According to both Drescher and Jackisch, sourcing Halal produce does not represent any real challenges for chefs in the region, although for some luxury food items the Halal certification can be a bit blurred.

"In the mid 1970s there were fewer international hotels in the region and thus fewer suppliers around, but in general the sourcing of Halal products has never been a real issue.

"All hotels and restaurants in the region purchase meat that has been slaughtered according to traditional guidelines and our culinary and service teams are aware that the consumption of pork can never be Halal.

"Whenever we do use pork, our chefs ensure that it is stored and prepared away from all other products and pork products that are on the buffets or menus have to be clearly identified.

"Chefs are also mindful that food items are not mixed with alcohol at any time during preparation," says Drescher.

"Being based in the Middle East now, sourcing for Halal products has not posed an issue as there is an established network of suppliers and, given sufficient ordering lead time, almost anything I require is available," agrees Jackisch.

"Luxury or more unusual meat items need to be Halal certified.
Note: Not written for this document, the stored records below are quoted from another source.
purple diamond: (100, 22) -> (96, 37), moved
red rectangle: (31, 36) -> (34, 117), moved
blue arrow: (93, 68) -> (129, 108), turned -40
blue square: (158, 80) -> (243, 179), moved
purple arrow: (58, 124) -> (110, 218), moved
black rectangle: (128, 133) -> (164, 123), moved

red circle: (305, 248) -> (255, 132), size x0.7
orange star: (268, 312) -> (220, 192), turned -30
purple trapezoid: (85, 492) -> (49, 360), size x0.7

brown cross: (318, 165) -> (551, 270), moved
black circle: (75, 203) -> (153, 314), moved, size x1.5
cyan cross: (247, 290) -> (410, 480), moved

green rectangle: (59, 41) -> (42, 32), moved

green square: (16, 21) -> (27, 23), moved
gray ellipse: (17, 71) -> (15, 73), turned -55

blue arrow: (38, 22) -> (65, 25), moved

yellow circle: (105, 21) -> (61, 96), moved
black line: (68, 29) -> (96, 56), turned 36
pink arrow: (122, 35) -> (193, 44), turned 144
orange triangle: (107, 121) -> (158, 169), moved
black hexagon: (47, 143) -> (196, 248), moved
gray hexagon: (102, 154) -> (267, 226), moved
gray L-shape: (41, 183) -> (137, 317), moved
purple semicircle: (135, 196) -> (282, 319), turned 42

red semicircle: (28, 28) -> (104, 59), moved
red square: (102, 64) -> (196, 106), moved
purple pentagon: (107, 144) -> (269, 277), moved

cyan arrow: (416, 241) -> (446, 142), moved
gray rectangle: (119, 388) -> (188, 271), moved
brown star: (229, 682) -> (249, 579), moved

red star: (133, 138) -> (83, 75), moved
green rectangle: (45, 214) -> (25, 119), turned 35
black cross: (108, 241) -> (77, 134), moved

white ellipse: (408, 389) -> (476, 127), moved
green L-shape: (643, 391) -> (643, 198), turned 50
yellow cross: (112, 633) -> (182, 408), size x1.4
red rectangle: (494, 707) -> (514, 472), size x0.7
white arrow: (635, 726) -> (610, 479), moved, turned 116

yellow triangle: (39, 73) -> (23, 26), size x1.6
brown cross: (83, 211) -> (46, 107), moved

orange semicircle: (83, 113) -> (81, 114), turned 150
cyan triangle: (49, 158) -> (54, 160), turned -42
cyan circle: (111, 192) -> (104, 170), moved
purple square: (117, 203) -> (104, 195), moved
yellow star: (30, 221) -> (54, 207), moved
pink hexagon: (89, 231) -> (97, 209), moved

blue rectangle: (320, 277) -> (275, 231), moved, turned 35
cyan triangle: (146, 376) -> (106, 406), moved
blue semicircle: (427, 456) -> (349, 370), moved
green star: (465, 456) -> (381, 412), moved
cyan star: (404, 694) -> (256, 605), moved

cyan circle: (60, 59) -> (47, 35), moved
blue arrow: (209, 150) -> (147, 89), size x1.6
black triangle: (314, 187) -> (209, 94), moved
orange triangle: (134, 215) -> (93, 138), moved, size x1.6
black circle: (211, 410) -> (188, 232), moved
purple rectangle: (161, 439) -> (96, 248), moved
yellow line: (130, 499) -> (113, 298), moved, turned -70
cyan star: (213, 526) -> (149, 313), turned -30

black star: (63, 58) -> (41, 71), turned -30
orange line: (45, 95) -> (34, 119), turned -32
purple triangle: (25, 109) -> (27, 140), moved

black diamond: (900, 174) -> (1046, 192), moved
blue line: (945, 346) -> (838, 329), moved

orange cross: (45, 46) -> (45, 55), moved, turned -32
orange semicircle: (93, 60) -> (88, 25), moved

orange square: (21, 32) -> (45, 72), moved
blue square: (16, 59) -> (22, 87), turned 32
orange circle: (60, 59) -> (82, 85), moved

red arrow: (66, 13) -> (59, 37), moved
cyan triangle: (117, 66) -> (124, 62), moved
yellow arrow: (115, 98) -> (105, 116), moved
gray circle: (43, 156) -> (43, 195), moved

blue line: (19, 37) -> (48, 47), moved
However, items like truffles are Halal," he clarifies.

Flying high

Even airline chefs are taking to producing Halal cuisine.

Carriers such as Emirates have always provided a completely Halal menu, but now other airlines, such as Thai Airways, are embracing Halal requirements.

Responding to growing demand from thousands of Muslim travellers, Thai Airways International signed a memorandum of understanding (MoU) in February with the Islamic Committee of Samut Prakarn Province to receive permission to use the Halal logo by the Central Islamic Committee of Thailand.

This means that Thai Airways International's Halal kitchen is now fully certified to ensure conformity with the permissible dietary requirements under Islamic law.

Thai Airways flies daily to several cities in countries with large Islamic populations, such as the UAE, Pakistan, Malaysia, Indonesia, Oman, Bangladesh, Brunei, Darussalam and numerous destinations in India.

In addition to the demand from Muslim passengers, the airline also provides meals for 10 customer airlines, which are national carriers of Islamic-majority countries.

The airline estimates total demand is for an estimated 5000 Halal meals per day, with more growth projected in the future.

As the Middle East's population continues to swell, and with more travellers visiting the region, the Halal market looks set to continue to enjoy exponential growth.

Halal Expo 2008Organised by Orange Fairs & Events, the second Halal Expo 2008 will take place from November 24-26 at the Crowne Plaza Hotel in Dubai.

The exhibition aims to provide a high-impact platform to aid global players who are looking to leverage the high demand for Halal food products in the region.

Expected to attract more than 8000 visitors, the show will present Halal products within the catering, hospitality, food and beverage, health and pharmaceuticals industries.

In addition, a roundtable dialogue among leading industry players will also take place on the second day of the event.

The organiser is expecting to welcome more than 80 international exhibitors from Australia, Argentina, Brazil, Brunei, Bosnia, Canada, China, Egypt, France, India, Indonesia, Iran, Jordan, the Netherlands, Pakistan, the Philippines, Turkey, Thailand, Malaysia, Singapore, Saudi Arabia, the UK and the UAE.

In addition, representatives from government bodies, including several regional and international Halal Certification Authorities, Chambers of Commerce, and the International Halal Associations, have also confirmed their presence.